Treasury stocks are a part of issued stocks that a company repurchases from its shareholders. Also known as reacquired stocks, these stocks are retained by the company. It can also decide to issue them back to potential shareholders in the future or retire them from the market to permanently make them unavailable.
How do treasury stocks work?
The number of shares that a company can issue in the open market is known as outstanding shares. While some shares out of these can be traded publicly, some cannot be bought and sold publicly due to attached conditions.
Treasury stocks, too, are part of outstanding shares of a company and are initially held by investors, but these are later held back or repurchased by the company from its shareholders.
Treasury stocks or stocks that are bought back/ repurchased are used by a company’s management to reduce the total number of outstanding shares in the market. This is intended to benefit the company’ shareholders by allowing them relatively higher ownership. Here are some of the modes through which companies can buyback shares:
Direct purchase
In this method of buy back, the company buys shares straight from the exchange. With a buyback announcement, a company can expect its share prices to rise since investors generally view it positively. Upon a rise in the prices, the company can then repurchase the stocks through this mode, also known as open market operation.
Dutch auction
This method involves:
- announcement of buy back by the company,
- last date of buy back and
- approximate prices of shares likely to be offered by the company.
If an existing shareholder wishes to sell the shares to the company can communicate his/her interest by selecting a price from the price band offered by the company. Upon receipt of intimation from a shareholder and review of the same, the company purchases a specific quantity of shares as per lowest available price.
Tender offer
This mode of buyback involves offering a premium price for repurchasing shares from existing shareholders. Apart from disclosing the premium to current market price, the company also informs shareholders about the offer validity for them to sell shares if interested.
Did you know?
The year 2021 saw share buybacks climb up to new highs, with nearly 61 companies offering buy back worth Rs. 392.9 bn. Some of the top companies offering buy backs this year include Wipro and TCS.

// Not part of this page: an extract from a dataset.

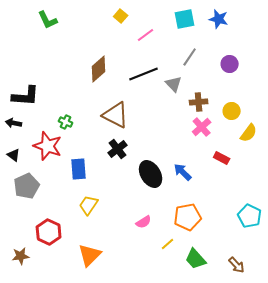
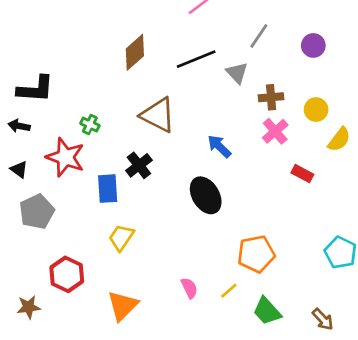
black cross: (118, 149) -> (139, 165), moved
blue arrow: (183, 172) -> (219, 146), moved
pink semicircle: (144, 222) -> (189, 288), moved, turned -84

How does repurchasing treasury stocks help companies?
Here are some of the benefits that a company can look forward to from treasury stock
To raise capital in future
Treasury stocks that are repurchased by a company can be used as a reserve for raising capital in the future when there is a requirement for funds. Apart from the fact that these shares can be reissued to shareholders in the future, they can also be used as a settlement for acquisition or merger in the future.
Reclaiming intrinsic value
During a highly volatile market condition, a company’s shares may not retain their intrinsic value. In such cases, treasury stocks can be bought back by the company to increase their prices and reclaim their intrinsic value. This is also considered as a positive move by remaining shareholders since they can fetch higher value from their shareholding.
Retiring of shares
Once treasury stocks are bought back by a company, these cannot be traded in the market.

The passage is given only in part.